Whether it’s playing the numbers game against teammate Luke Fletcher, pedalling in Wattbike sessions over the winter or representing Nottinghamshire in first-class and List A matches, Steven Mullaney is fiercely competitive in everything he does.
So it was no surprise at all that when captaining the North in the recent series against the South in Barbados, he was determined to come out on the winning side.
Things did not immediately go to plan for the Notts number five and his team in that regard as they lost the first match to a South team who won last year’s series by a handsome 3-0 margin.
“There was a bit of chat after we were beaten 3-0 in the first game that the South were going to win 3-0, and we obviously didn’t want that to happen!”
But with the help of coaching duo Paul Franks – who is Assistant Head Coach at Trent Bridge in his day job – and Paul Collingwood, Mullaney helped to inspire the North to back-to-back wins and a 2-1 triumph.

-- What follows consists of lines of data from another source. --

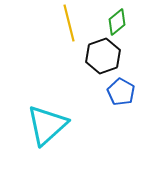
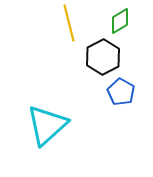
green diamond: moved 3 px right, 1 px up; rotated 8 degrees clockwise
black hexagon: moved 1 px down; rotated 8 degrees counterclockwise
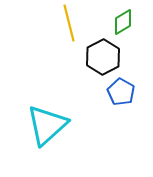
green diamond: moved 3 px right, 1 px down
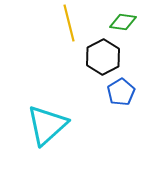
green diamond: rotated 40 degrees clockwise
blue pentagon: rotated 12 degrees clockwise
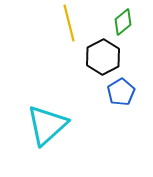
green diamond: rotated 48 degrees counterclockwise
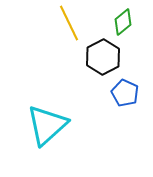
yellow line: rotated 12 degrees counterclockwise
blue pentagon: moved 4 px right, 1 px down; rotated 16 degrees counterclockwise
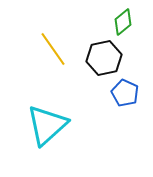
yellow line: moved 16 px left, 26 px down; rotated 9 degrees counterclockwise
black hexagon: moved 1 px right, 1 px down; rotated 16 degrees clockwise
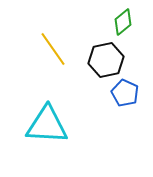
black hexagon: moved 2 px right, 2 px down
cyan triangle: rotated 45 degrees clockwise
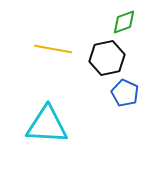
green diamond: moved 1 px right; rotated 20 degrees clockwise
yellow line: rotated 45 degrees counterclockwise
black hexagon: moved 1 px right, 2 px up
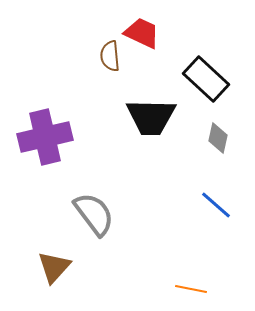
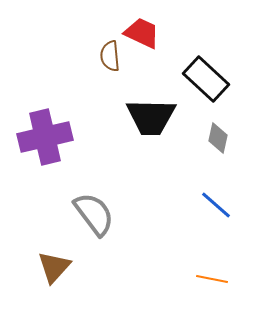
orange line: moved 21 px right, 10 px up
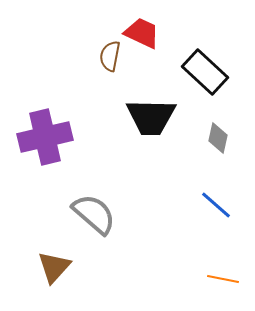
brown semicircle: rotated 16 degrees clockwise
black rectangle: moved 1 px left, 7 px up
gray semicircle: rotated 12 degrees counterclockwise
orange line: moved 11 px right
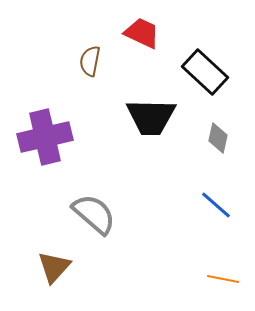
brown semicircle: moved 20 px left, 5 px down
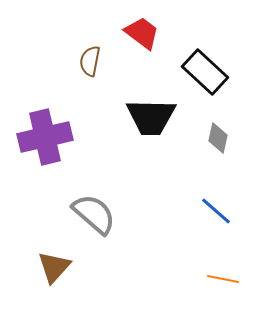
red trapezoid: rotated 12 degrees clockwise
blue line: moved 6 px down
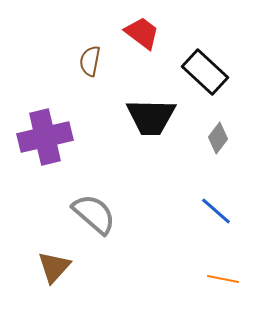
gray diamond: rotated 24 degrees clockwise
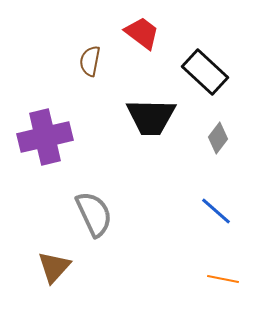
gray semicircle: rotated 24 degrees clockwise
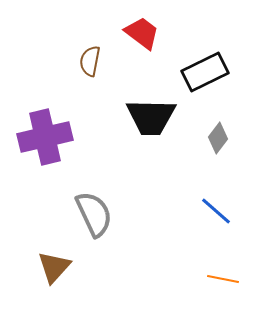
black rectangle: rotated 69 degrees counterclockwise
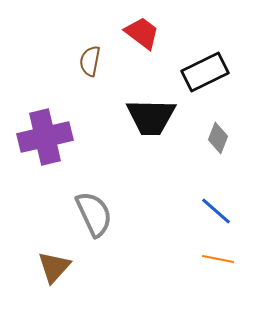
gray diamond: rotated 16 degrees counterclockwise
orange line: moved 5 px left, 20 px up
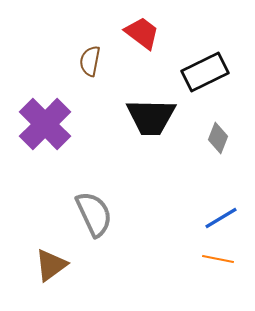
purple cross: moved 13 px up; rotated 32 degrees counterclockwise
blue line: moved 5 px right, 7 px down; rotated 72 degrees counterclockwise
brown triangle: moved 3 px left, 2 px up; rotated 12 degrees clockwise
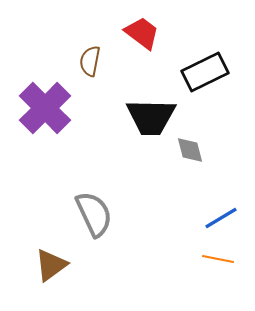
purple cross: moved 16 px up
gray diamond: moved 28 px left, 12 px down; rotated 36 degrees counterclockwise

“Winning was our aim when we went and we managed to do that,” said Mullaney. “I was lucky enough to captain a great set of lads, helped by the coaching staff and we had a great time.
“There was a bit of chat after we were beaten 3-0 in the first game that the South were going to win 3-0, and we obviously didn’t want that to happen!

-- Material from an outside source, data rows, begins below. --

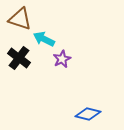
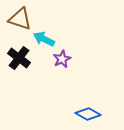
blue diamond: rotated 15 degrees clockwise
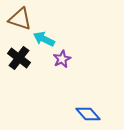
blue diamond: rotated 20 degrees clockwise
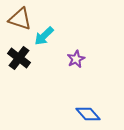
cyan arrow: moved 3 px up; rotated 70 degrees counterclockwise
purple star: moved 14 px right
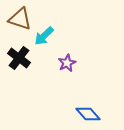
purple star: moved 9 px left, 4 px down
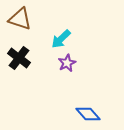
cyan arrow: moved 17 px right, 3 px down
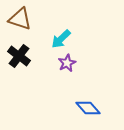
black cross: moved 2 px up
blue diamond: moved 6 px up
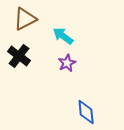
brown triangle: moved 5 px right; rotated 45 degrees counterclockwise
cyan arrow: moved 2 px right, 3 px up; rotated 80 degrees clockwise
blue diamond: moved 2 px left, 4 px down; rotated 35 degrees clockwise
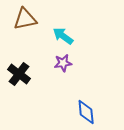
brown triangle: rotated 15 degrees clockwise
black cross: moved 18 px down
purple star: moved 4 px left; rotated 18 degrees clockwise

“We just tried to create an atmosphere where it was quite relaxed but when it was work time we worked hard and I think we did that really well. I thought if we played to our capabilities we had a good enough team to beat the South and that proved to be the case in the last two games.”
Mullaney, of course, will take charge of Nottinghamshire as skipper in succession to Chris Read when the competitive season begins at Lancashire on 13 April.
And while conditions and format will be completely different at Emirates Old Trafford to what he experienced in the Caribbean, his time spent leading the North was nevertheless invaluable in his eyes.
Mullaney added: “It was my first time captaining in a 50-over game, so that was useful in preparation for the Royal London One-Day Cup matches, which start in May.
“To get out there and be captain for 150 overs and get used to the role was really good.”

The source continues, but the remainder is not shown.